1. Regression Forests Versus Causal Forests

A random forest for prediction estimates an outcome surface:

\[ \hat{m}(x) \approx E[Y \mid X=x] \]

A causal forest estimates a treatment-effect surface:

\[ \hat{\tau}(x) \approx E[Y(1)-Y(0) \mid X=x] \]

Those are different targets. A feature that strongly predicts revenue may not modify the treatment effect. A feature that barely predicts revenue may be crucial for treatment responsiveness.

Breiman (2001) introduced random forests as ensembles of randomized trees for prediction. Athey and Imbens (2016) adapted tree partitioning to heterogeneous causal effects using honest estimation. Wager and Athey (2018) developed causal forests for heterogeneous treatment-effect estimation. Athey, Tibshirani, and Wager (2019) generalized this idea by viewing forests as adaptive local weighting schemes for solving local moment equations.

make_dag(
    edges=[
        ("Features", "TreeSplits"),
        ("TreeSplits", "LocalNeighborhoods"),
        ("Treatment", "LeafEffectEstimates"),
        ("Outcome", "LeafEffectEstimates"),
        ("LocalNeighborhoods", "LeafEffectEstimates"),
        ("LeafEffectEstimates", "ForestAverage"),
        ("ForestAverage", "CATEPrediction"),
        ("CATEPrediction", "TargetingPolicy"),
    ],
    title="A causal forest averages many local treatment-control contrasts",
    node_colors={
        "Features": "#dbeafe",
        "TreeSplits": "#fef3c7",
        "LocalNeighborhoods": "#dcfce7",
        "Treatment": "#fee2e2",
        "Outcome": "#f1f5f9",
        "LeafEffectEstimates": "#cffafe",
        "ForestAverage": "#e0e7ff",
        "CATEPrediction": "#ede9fe",
        "TargetingPolicy": "#fce7f3",
    },
)

The key forest intuition is adaptive nearest neighbors. For a target account with features \(x\), each tree places that account into a leaf. The estimation-sample accounts in the same leaf become local neighbors. The forest prediction averages treatment-effect estimates across many such neighborhoods.

2. Honesty

A causal tree can overstate heterogeneity if the same data are used both to find splits and to estimate leaf effects. Honesty addresses this by splitting the sample into two roles:

Discovery sample: choose the tree structure.
Estimation sample: estimate treatment effects within the discovered leaves.

This separation is important because treatment effects are never observed at the individual level. If we repeatedly search for subgroups and estimate them on the same data, we can mistake noise for heterogeneity.

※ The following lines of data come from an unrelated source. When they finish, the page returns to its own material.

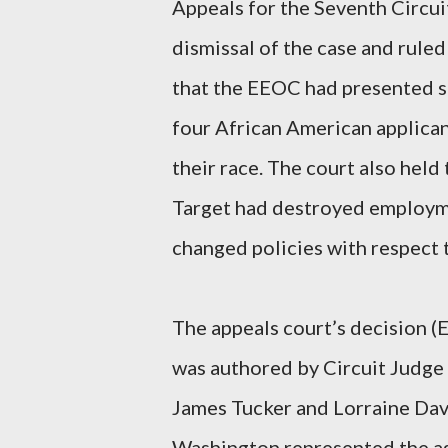
Appeals for the Seventh Circui
dismissal of the case and ruled
that the EEOC had presented su
four African American applica
their race. The court also held
Target had destroyed employmen
changed policies with respect t
The appeals court’s decision (
was authored by Circuit Judge 
James Tucker and Lorraine Dav
Washington represented the ag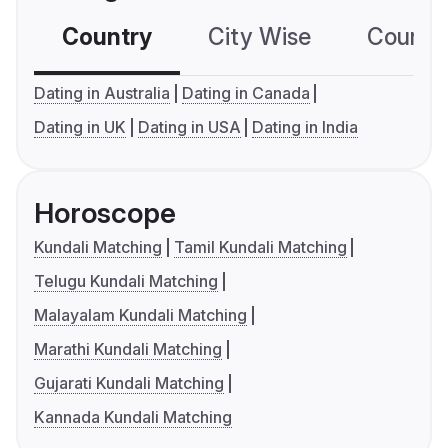
Country
City Wise
Country
Dating in Australia
Dating in Canada
Dating in UK
Dating in USA
Dating in India
Horoscope
Kundali Matching
Tamil Kundali Matching
Telugu Kundali Matching
Malayalam Kundali Matching
Marathi Kundali Matching
Gujarati Kundali Matching
Kannada Kundali Matching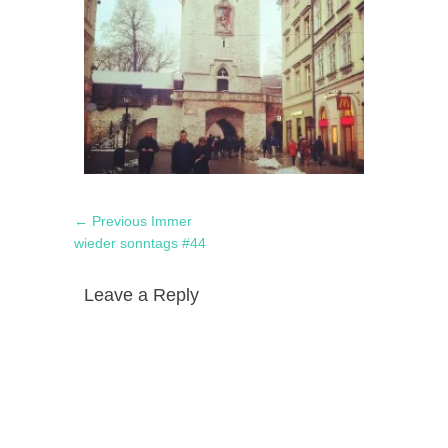
Post
Previous
← Previous
Immer
navigation
post:
wieder sonntags #44
Leave a Reply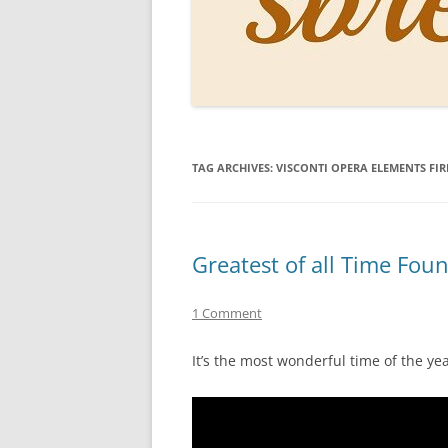
PERSO
INKS
PAPER
CONSU
TAG ARCHIVES:
VISCONTI OPERA ELEMENTS FIR
HOW D
DRAWI
THE P
Greatest of all Time Fou
RINGT
1 Comment
It’s the most wonderful time of the 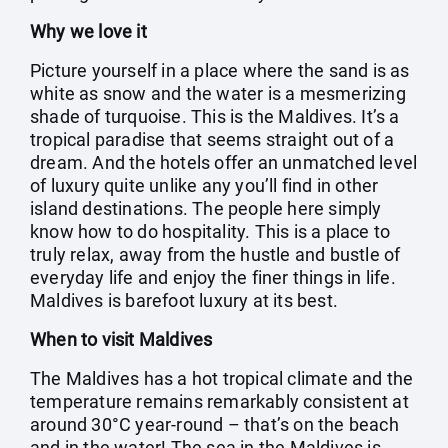
Why we love it
Picture yourself in a place where the sand is as
white as snow and the water is a mesmerizing
shade of turquoise. This is the Maldives. It’s a
tropical paradise that seems straight out of a
dream. And the hotels offer an unmatched level
of luxury quite unlike any you’ll find in other
island destinations. The people here simply
know how to do hospitality. This is a place to
truly relax, away from the hustle and bustle of
everyday life and enjoy the finer things in life.
Maldives is barefoot luxury at its best.
When to visit Maldives
The Maldives has a hot tropical climate and the
temperature remains remarkably consistent at
around 30°C year-round – that’s on the beach
and in the water! The sea in the Maldives is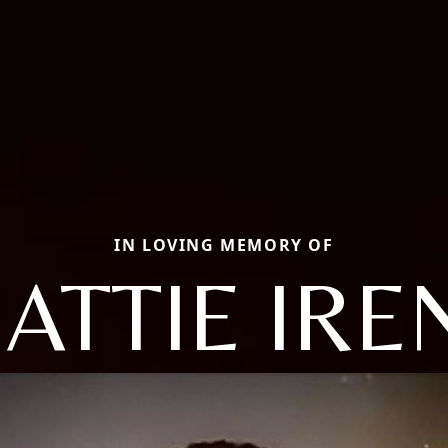
IN LOVING MEMORY OF
ATTIE IRE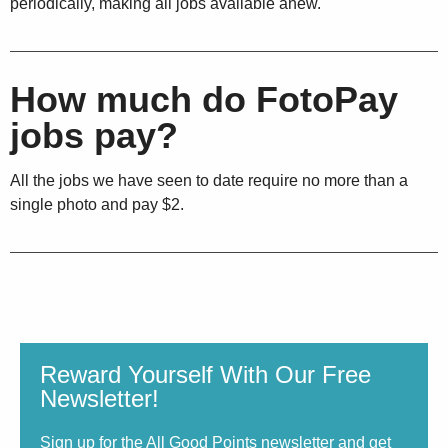
periodically, making all jobs available anew.
How much do FotoPay
jobs pay?
All the jobs we have seen to date require no more than a
single photo and pay $2.
Reward Yourself With Our Free
Newsletter!
Sign up for the All Good Points newsletter and get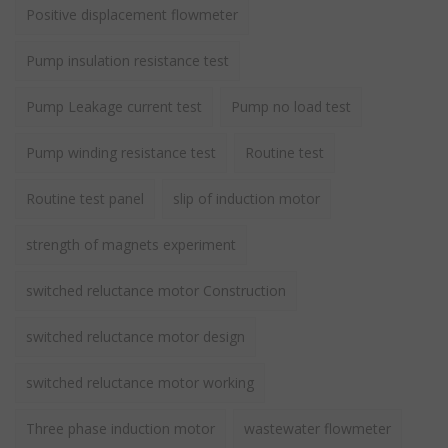
Positive displacement flowmeter
Pump insulation resistance test
Pump Leakage current test
Pump no load test
Pump winding resistance test
Routine test
Routine test panel
slip of induction motor
strength of magnets experiment
switched reluctance motor Construction
switched reluctance motor design
switched reluctance motor working
Three phase induction motor
wastewater flowmeter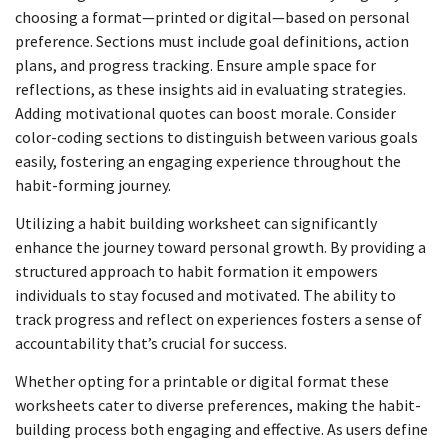
choosing a format—printed or digital—based on personal
preference. Sections must include goal definitions, action
plans, and progress tracking. Ensure ample space for
reflections, as these insights aid in evaluating strategies.
Adding motivational quotes can boost morale. Consider
color-coding sections to distinguish between various goals
easily, fostering an engaging experience throughout the
habit-forming journey.
Utilizing a habit building worksheet can significantly
enhance the journey toward personal growth. By providing a
structured approach to habit formation it empowers
individuals to stay focused and motivated. The ability to
track progress and reflect on experiences fosters a sense of
accountability that’s crucial for success.
Whether opting for a printable or digital format these
worksheets cater to diverse preferences, making the habit-
building process both engaging and effective. As users define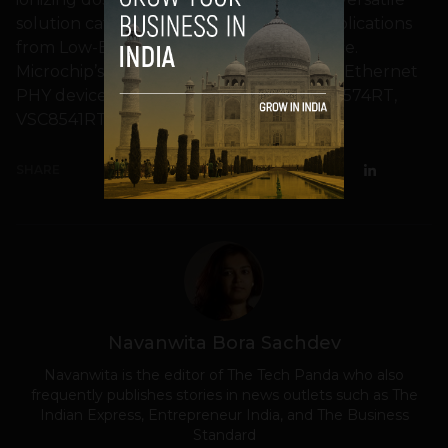
solution caters to a wide spectrum of applications
from Low-Earth Orbit (LEO) to deep space.
Microchip’s family of COTS-based Gigabit Ethernet
PHY devices now includes the new VSC8574RT,
VSC8541RT and VSC8540RT.
SHARE
Navanwita Bora Sachdev
Navanwita is the editor of The Tech Panda who also
frequently publishes stories in news outlets such as The
Indian Express, Entrepreneur India, and The Business
Standard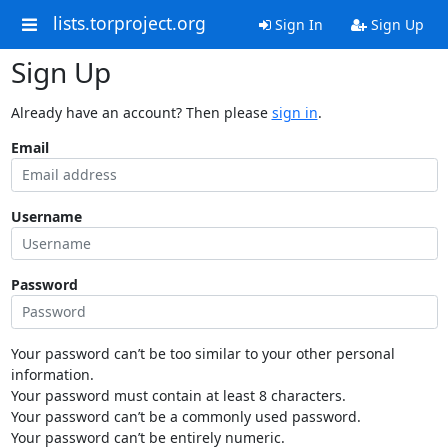
lists.torproject.org
Sign In
Sign Up
Sign Up
Already have an account? Then please
sign in
.
Email
Username
Password
Your password can’t be too similar to your other personal
information.
Your password must contain at least 8 characters.
Your password can’t be a commonly used password.
Your password can’t be entirely numeric.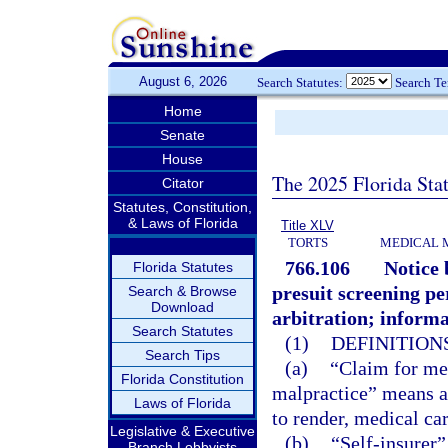
August 6, 2026
Search Statutes:
Search T
Home
Senate
House
The 2025 Florida Sta
Citator
Statutes, Constitution,
& Laws of Florida
Title XLV
TORTS
MEDICAL 
766.106
Notice 
Florida Statutes
presuit screening per
Search & Browse
Download
arbitration; informa
Search Statutes
(1)
DEFINITIONS
Search Tips
(a)
“Claim for me
Florida Constitution
malpractice” means a c
Laws of Florida
to render, medical car
Legislative & Executive
(b)
“Self-insurer”
Branch Lobbyists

In this educational implementation, each tree will:

Draw a random subsample of the training data.
Split that subsample into discovery and estimation halves.
Fit a tree on a transformed outcome in the discovery half.
Estimate treatment-control differences in the estimation half leaves.
Predict a new account by dropping it through the tree and using the effect estimate in its leaf.

3. Running Example: Success Playbook Experiment

A SaaS company tests a high-touch success playbook. The playbook includes success-manager outreach, workflow review, and a tailored adoption plan. The outcome is next-quarter account value.

The experiment is randomized with treatment probability 0.5. That lets us focus on the causal forest mechanics without simultaneously solving confounding. Later, in production observational settings, causal forests are often combined with nuisance models for outcome and propensity adjustment.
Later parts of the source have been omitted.